GitLab直接整体拷贝相关的数据、配置和日志目录来实现备份实际是无法起效的,GitLab官方目前提供的唯一方式就是使用命令行方式比如gitlab-rake(GitLab 12.1之前)或者gitlab-backup命令来实现备份,但这两种方式一般都是适用于全量备份,这篇文章讨论一下如何在GitLab中实现增量备份。GitLab目前提供的增量备份,并不是严格意义上的增量备份,通过这篇文章的验证,我们来了解一下这种机制的实现和效果。
全量备份 vs 增量备份实际上有三种常见备份策略,文初图示就是中间的差分备份(Differential Backup)
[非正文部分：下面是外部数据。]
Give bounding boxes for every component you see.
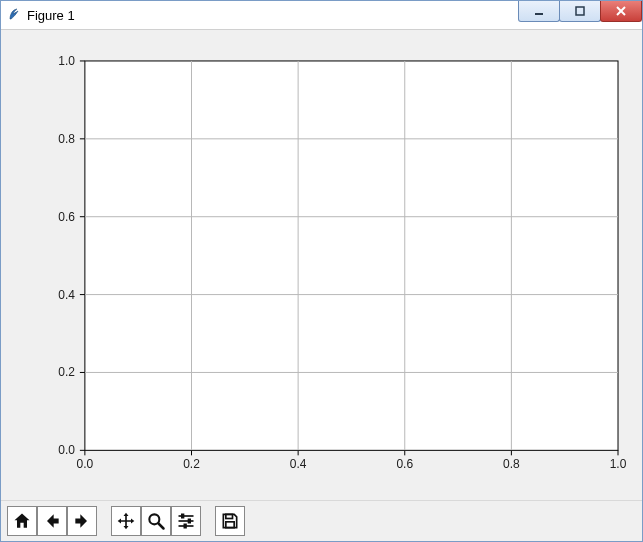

策略 备份速度 磁盘使用量 备份文件对象 恢复所需文件 恢复速度 全量备份 低 高 所有文件 全量备份文件 高 差分备份 中 由中到高 有变更的文件 全量备份文件和差分备份 高 增量备份 高 低 有变更的文件 全量备份文件和其后的所有增量备份文件 低 GitLab是否支持增量备份对于这个非常简单的问题,但是回答有点绕,实际上GitLab是没有直接提供增量备份的功能的,比如使用gitlab-rake类似的命令可以在某次全量备份的基础之上直接生成从上次到指定时间点的备份数据,至少这种机制在目前还是不存在的,详细可以参看如下GitLab的一个Issue:
- https://gitlab.com/gitlab-org/gitlab-foss/-/issues/36975
上述Issue已经关闭,原因是因为如下Issue的存在:
- https://gitlab.com/gitlab-org/gitlab/-/issues/19482
此Issue已经放到backlog中,可以期待一下,但目前尚不知道何时完成,但是这种基础功能应该是会增强的。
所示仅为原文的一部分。